Data section.
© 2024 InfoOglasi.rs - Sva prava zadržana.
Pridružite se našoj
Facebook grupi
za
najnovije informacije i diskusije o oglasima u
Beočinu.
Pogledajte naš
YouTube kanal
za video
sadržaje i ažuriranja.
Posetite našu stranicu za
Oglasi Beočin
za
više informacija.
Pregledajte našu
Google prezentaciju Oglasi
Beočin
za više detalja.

Exercise.
Your output must contain exactly the lines from the one containing "Google prezentaciju Oglasi" to the final line of the data above, and no other text.

Result of the task.
Google prezentaciju Oglasi
Beočin
za više detalja.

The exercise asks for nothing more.